- Supreme Court of the United States

Argued March 29, 2017 Decided June 22, 2017
- Full case name: Turner v. United States
- Docket no.: 15-1503
- Citations: 582 U.S. 313 (more)
- Argument: Oral argument
- Opinion announcement: Opinion announcement

Case history
- Prior: Turner v. United States, 116 A.3d 894 (D.C. 2015)

Holding
- Evidence withheld by the prosecution is only Brady material if there is a reasonable probability that the result of the proceeding would have been different, considering the context of the entire record. If the evidence is too little, too weak, or too distant from the main evidentiary points, there is no violation.

Court membership
- Chief Justice John Roberts Associate Justices Anthony Kennedy · Clarence Thomas Ruth Bader Ginsburg · Stephen Breyer Samuel Alito · Sonia Sotomayor Elena Kagan · Neil Gorsuch

Case opinions
- Majority: Breyer, joined by Roberts, Kennedy, Thomas, Alito, Sotomayor
- Dissent: Kagan, joined by Ginsburg
- Gorsuch took no part in the consideration or decision of the case.

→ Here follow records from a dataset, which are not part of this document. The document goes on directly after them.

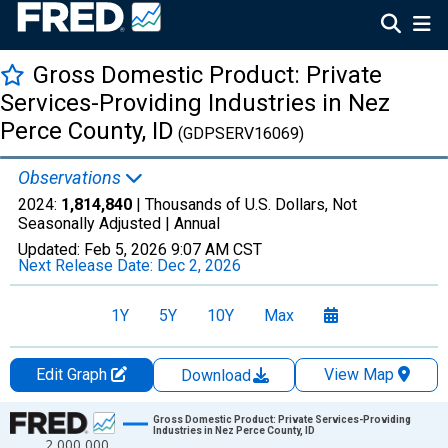
Gross Domestic Product: Private
Services-Providing Industries in Nez
Perce County, ID
(GDPSERV16069)
Observations
2024:
1,814,840
| Thousands of U.S. Dollars, Not
Seasonally Adjusted |
Annual
Updated:
Feb 5, 2026
9:07 AM CST
Next Release Date:
Dec 2, 2026
1Y
5Y
10Y
Max
Edit Graph
View Map
Download
Chart
Gross Domestic Product: Private Services-Providing
Industries in Nez Perce County, ID
2,000,000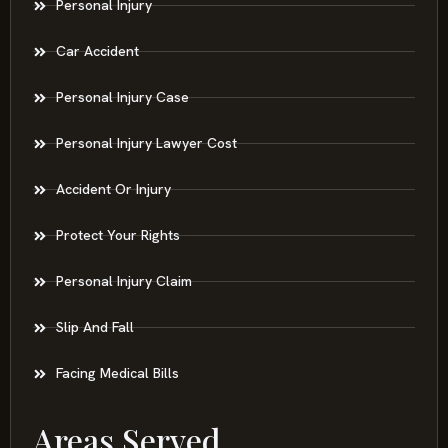
Personal Injury
Car Accident
Personal Injury Case
Personal Injury Lawyer Cost
Accident Or Injury
Protect Your Rights
Personal Injury Claim
Slip And Fall
Facing Medical Bills
Areas Served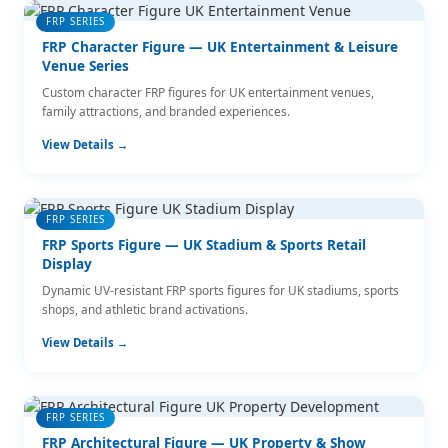
FRP SERIES
FRP Character Figure — UK Entertainment & Leisure
Venue Series
Custom character FRP figures for UK entertainment venues,
family attractions, and branded experiences.
View Details →
FRP SERIES
FRP Sports Figure — UK Stadium & Sports Retail
Display
Dynamic UV-resistant FRP sports figures for UK stadiums, sports
shops, and athletic brand activations.
View Details →
FRP SERIES
FRP Architectural Figure — UK Property & Show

= Turner v. United States =

Turner v. United States was a United States Supreme Court case in which the court held that evidence withheld by the prosecution is only Brady material if there is a reasonable probability that the result of the proceeding would have been different, considering the context of the entire record. If the evidence is too little, too weak, or too distant from the main evidentiary points, there is no violation.

The case considered the convictions in the 1984 case involving the sexual assault and murder of Catherine Fuller in Washington, D.C. and whether the court was misled by the prosecution because of a failure to disclose evidence. The court was questioned whether the undisclosed evidence requires the defendant's convictions to be overturned.

== Background ==
Catherine Fuller was a 49-year old mother of six living in Washington, D.C. On October 1, 1984, she suffered several internal injuries resulting from a brutal "gang assault." The conviction was largely based on eyewitness testimony and confessions some of which were later retracted or called into question. Eight people were convicted, including Christopher Turner.

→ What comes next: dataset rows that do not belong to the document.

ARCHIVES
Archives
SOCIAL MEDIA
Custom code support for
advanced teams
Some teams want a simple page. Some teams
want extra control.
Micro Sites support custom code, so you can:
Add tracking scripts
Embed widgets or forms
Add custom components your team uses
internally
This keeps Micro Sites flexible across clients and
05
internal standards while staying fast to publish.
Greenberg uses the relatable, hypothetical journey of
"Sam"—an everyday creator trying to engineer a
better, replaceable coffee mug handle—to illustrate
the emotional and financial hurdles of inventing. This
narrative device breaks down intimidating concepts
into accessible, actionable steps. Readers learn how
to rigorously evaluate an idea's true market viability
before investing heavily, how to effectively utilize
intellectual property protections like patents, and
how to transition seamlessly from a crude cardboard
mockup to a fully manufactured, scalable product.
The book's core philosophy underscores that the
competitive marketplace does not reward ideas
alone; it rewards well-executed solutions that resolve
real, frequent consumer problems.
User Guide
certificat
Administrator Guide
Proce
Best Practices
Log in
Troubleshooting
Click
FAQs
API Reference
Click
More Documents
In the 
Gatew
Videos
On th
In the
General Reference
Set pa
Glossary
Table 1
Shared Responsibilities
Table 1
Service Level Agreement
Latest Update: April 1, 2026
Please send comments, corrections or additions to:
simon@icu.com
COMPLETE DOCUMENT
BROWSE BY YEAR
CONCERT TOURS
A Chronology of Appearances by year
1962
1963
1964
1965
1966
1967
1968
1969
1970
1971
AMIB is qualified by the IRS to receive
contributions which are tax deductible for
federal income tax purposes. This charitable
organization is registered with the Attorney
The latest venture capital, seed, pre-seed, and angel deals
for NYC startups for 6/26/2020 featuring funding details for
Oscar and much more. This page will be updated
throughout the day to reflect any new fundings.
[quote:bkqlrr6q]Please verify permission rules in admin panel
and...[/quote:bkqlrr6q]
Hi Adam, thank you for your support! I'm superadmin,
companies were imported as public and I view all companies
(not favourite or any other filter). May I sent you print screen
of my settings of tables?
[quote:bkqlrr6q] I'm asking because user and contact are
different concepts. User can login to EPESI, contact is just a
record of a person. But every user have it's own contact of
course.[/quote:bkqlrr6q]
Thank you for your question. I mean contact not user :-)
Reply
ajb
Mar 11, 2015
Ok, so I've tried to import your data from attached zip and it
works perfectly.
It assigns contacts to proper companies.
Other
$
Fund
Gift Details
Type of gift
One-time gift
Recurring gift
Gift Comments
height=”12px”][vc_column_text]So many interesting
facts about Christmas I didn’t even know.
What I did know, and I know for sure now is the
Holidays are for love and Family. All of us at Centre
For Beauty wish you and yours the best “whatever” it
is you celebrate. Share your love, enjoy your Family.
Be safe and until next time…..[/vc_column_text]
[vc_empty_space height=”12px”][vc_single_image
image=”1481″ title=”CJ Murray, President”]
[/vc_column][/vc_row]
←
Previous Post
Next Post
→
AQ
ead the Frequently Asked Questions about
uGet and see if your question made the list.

Almost two decades after the trial, the defense uncovered evidence that had not been disclosed by the prosecution at the time of the trial. The evidence suggested Fuller may have been attacked by one person rather than by a large group of men. They suggested a man named James McMillan may have been responsible because he had committed a similar assault in the same neighborhood on the same day Fuller was murdered. Further evidence raised serious questions about the credibility of the prosecution's key witness in regards to their potential motives.

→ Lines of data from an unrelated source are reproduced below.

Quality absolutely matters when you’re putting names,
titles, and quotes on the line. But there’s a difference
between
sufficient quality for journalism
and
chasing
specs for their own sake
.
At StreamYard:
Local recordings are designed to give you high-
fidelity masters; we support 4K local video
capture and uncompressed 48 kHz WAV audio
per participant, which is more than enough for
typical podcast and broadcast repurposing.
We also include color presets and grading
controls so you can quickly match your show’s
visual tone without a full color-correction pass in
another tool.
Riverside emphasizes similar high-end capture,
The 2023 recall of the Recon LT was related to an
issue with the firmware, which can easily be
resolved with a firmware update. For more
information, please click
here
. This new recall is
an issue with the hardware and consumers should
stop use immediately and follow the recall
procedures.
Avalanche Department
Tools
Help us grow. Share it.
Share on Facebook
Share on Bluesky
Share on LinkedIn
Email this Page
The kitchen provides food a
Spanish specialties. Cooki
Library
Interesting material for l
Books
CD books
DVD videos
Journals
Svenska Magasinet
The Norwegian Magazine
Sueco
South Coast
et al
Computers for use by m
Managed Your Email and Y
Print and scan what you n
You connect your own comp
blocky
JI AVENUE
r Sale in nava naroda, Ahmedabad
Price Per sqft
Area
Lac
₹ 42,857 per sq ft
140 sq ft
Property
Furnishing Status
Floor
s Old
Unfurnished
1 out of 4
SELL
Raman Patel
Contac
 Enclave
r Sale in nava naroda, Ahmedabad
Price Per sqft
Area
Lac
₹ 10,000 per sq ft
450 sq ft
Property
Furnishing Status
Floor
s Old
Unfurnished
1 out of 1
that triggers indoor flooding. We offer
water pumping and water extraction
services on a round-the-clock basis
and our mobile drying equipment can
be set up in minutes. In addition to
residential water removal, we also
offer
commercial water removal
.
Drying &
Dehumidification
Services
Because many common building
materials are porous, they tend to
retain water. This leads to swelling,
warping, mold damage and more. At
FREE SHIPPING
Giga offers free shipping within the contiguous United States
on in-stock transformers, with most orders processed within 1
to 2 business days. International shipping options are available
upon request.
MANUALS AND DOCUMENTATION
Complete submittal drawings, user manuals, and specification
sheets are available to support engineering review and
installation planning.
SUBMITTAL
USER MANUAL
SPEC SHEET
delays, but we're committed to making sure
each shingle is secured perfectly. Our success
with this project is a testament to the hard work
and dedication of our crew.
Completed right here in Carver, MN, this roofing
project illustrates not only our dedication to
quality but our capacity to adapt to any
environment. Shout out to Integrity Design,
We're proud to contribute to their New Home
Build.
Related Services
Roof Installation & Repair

== Supreme Court decision ==
The Supreme Court held that the withheld evidence was not relevant enough to have made a difference. In a 6-2 decision, the court upheld the convictions. They argued that the withheld evidence, though it lacked physical evidence, was material to their defense and was not material under Brady v. Maryland because there was no "reasonable probability" that the verdict would've been any different.

The dissenting justice disagreed and argued that if the evidence was shown, it would have allowed the defense to present an alternative narrative that could have persuaded at least one of the jurors.